Asume these two bounded contexts:
Book Management: manages the creation of books and its attributes:
Book(id, name, author, summary, ISBN, length, cover photo)
Book Order: creates orders related to books.
Order(orderId, List<Book>, deliveryDate, status, etc.)
The Book Order context has an independent web application that allows each buyer to order books and check their status.
This application needs to show a subset of the Book info (name, ISBN, cover photo).
There are two options here:
The book order context stores only a reference to the book ids.
Order(1, [bookId1, bookId2, ...], 2023-12-12, PENDING,...)
Order(2, [bookId5, bookId1, ...], 2023-10-12, PENDING,...)
Whenever it needs to display an order it will have to ask the book management context for the details of each of the books that the order contains, for instance using an Open Host Service.

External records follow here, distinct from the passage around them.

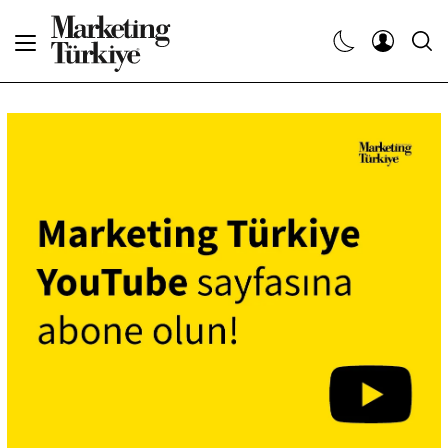
Abone Ol
Haberler
Yaratıcı İşler
Dergiler
Etkinlikler
Söyleşiler
Kariyer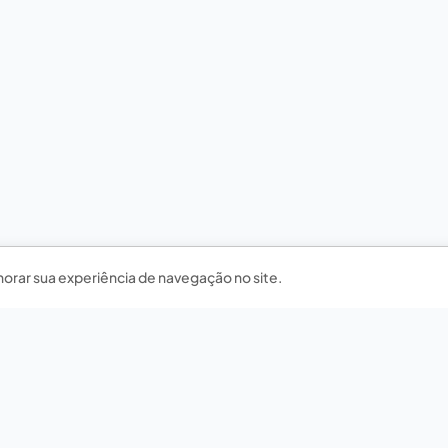
horar sua experiência de navegação no site.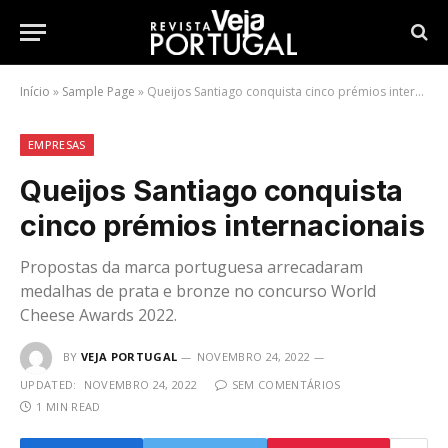
Início
»
Sample Page
»
Queijos Santiago conquista cinco prémios internacionais
EMPRESAS
Queijos Santiago conquista
cinco prémios internacionais
Propostas da marca portuguesa arrecadaram
medalhas de prata e bronze no concurso World
Cheese Awards 2022.
BY
VEJA PORTUGAL
NOVEMBRO 24, 2022
UPDATED:
NOVEMBRO 24, 2022
SEM COMENTÁRIOS
1 MIN READ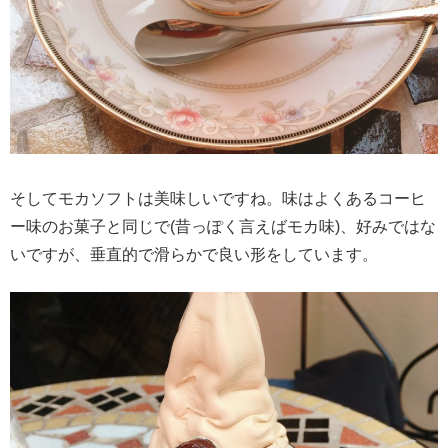
そしてモカソフトは美味しいですね。味はよくあるコーヒ
ー味のお菓子と同じで(昔っぽく言えばモカ味)、好みではな
いですが、垂直的で滑らかで良い形をしています。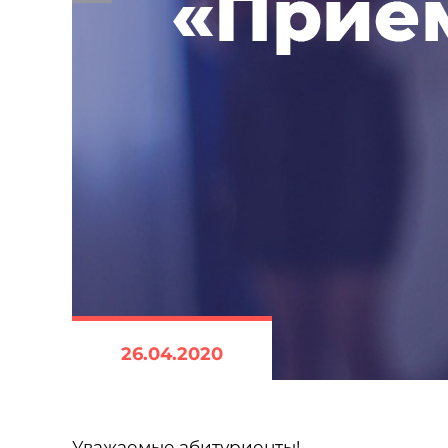
26.04.2020
Уважаемые абитуриенты!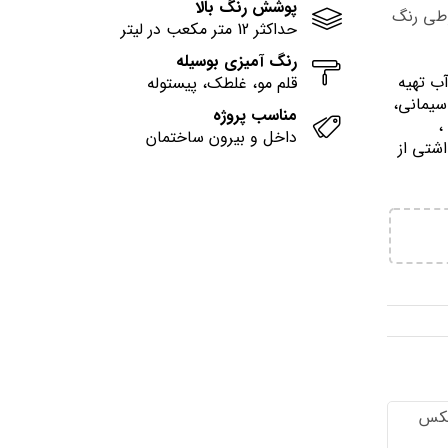
پوشش رنگ بالا
وطی رنگ
حداکثر 12 متر مکعب در لیتر
رنگ آمیزی بوسیله
آب تهيه
قلم مو، غلطک، پیستوله
سیمانی،
مناسب پروژه
وني ،
داخل و بیرون ساختمان
اشتي از
تكس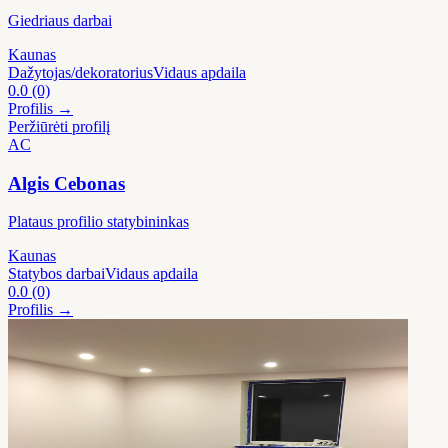
Giedriaus darbai
Kaunas
Dažytojas/dekoratorius
Vidaus apdaila
0.0
(0)
Profilis →
Peržiūrėti profilį
AC
Algis Cebonas
Plataus profilio statybininkas
Kaunas
Statybos darbai
Vidaus apdaila
0.0
(0)
Profilis →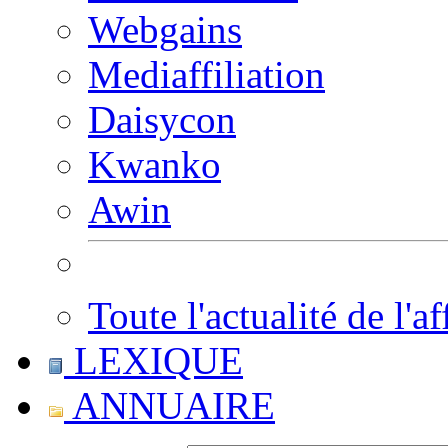
Webgains
Mediaffiliation
Daisycon
Kwanko
Awin
Toute l'actualité de l'af
LEXIQUE
ANNUAIRE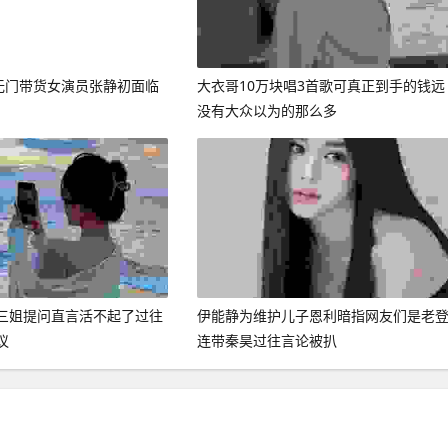
后无门带货女演员张静初面临
大衣哥10万块唱3首歌可真正到手的钱远
没有大众以为的那么多
三姐提问直言活不起了过往
伊能静为维护儿子恩利暗指网友们是老
议
连带秦昊过往言论被扒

The book order context could store a subset of the book entity in its own model.
Order(1, [Book(bookId1, "The Book", "ISBN1, "http://image.png), ...], 2023-12-12, PENDING,...)
The book info could be created/updated based on events published from the Book Management context (BookCreated, BookUpdated,...). This prevents it from making an HTTP call per book. However, a downside is that we're duplicating some information from the book entity in different contexts.
Assuming each order could contain between 9 and 20 books, and buyers place at least an order per week, what would be the more sensible approach?